RECORDS FOR THE TASK:
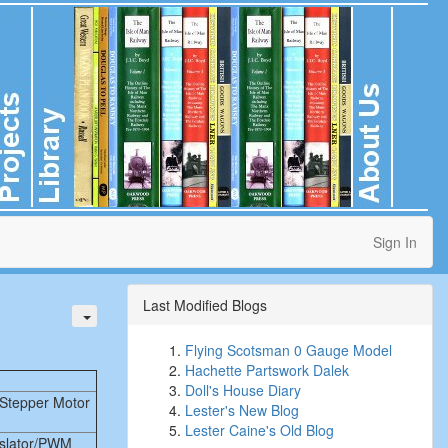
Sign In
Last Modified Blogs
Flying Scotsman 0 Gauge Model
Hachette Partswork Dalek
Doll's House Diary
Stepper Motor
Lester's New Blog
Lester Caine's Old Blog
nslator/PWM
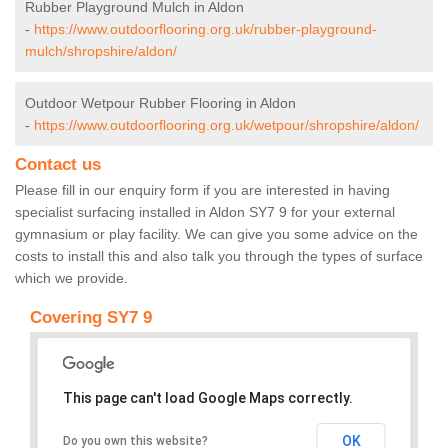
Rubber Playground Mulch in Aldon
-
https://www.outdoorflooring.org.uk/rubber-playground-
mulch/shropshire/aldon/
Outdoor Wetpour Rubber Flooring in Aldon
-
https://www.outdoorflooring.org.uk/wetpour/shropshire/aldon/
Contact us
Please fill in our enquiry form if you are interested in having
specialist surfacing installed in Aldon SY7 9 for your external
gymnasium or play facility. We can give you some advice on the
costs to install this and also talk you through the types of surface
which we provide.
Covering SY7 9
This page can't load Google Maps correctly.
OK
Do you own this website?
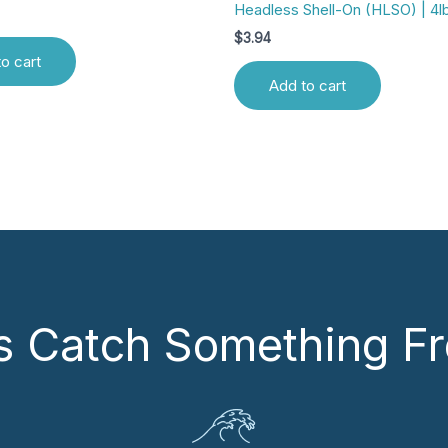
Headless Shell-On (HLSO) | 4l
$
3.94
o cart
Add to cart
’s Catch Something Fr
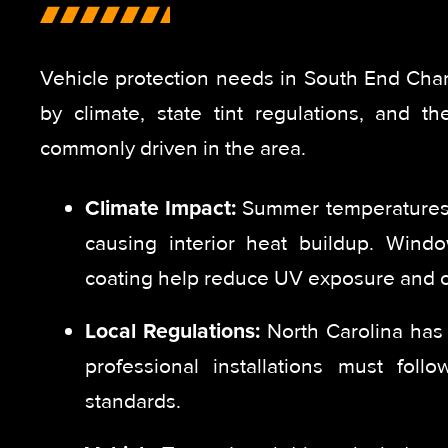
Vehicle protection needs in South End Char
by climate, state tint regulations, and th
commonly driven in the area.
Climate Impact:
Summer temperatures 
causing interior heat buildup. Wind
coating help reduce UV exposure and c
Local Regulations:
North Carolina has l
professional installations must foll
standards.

EXERCISE PROMPT: Give back the data exactly. Pictures stay out.

SOLUTION BELOW:
Sign In
Last Modified Blogs
Flying Scotsman 0 Gauge Model
Hachette Partswork Dalek
Doll's House Diary
Stepper Motor
Lester's New Blog
Lester Caine's Old Blog
nslator/PWM
Rubber Playground Mulch in Aldon
-
https://www.outdoorflooring.org.uk/rubber-playground-
mulch/shropshire/aldon/
Outdoor Wetpour Rubber Flooring in Aldon
-
https://www.outdoorflooring.org.uk/wetpour/shropshire/aldon/
Contact us
Please fill in our enquiry form if you are interested in having
specialist surfacing installed in Aldon SY7 9 for your external
gymnasium or play facility. We can give you some advice on the
costs to install this and also talk you through the types of surface
which we provide.
Covering SY7 9
This page can't load Google Maps correctly.
OK
Do you own this website?
Headless Shell-On (HLSO) | 4l
$
3.94
o cart
Add to cart
’s Catch Something Fr
Vehicle protection needs in South End Char
by climate, state tint regulations, and th
commonly driven in the area.
Climate Impact:
Summer temperatures 
causing interior heat buildup. Wind
coating help reduce UV exposure and c
Local Regulations:
North Carolina has l
professional installations must foll
standards.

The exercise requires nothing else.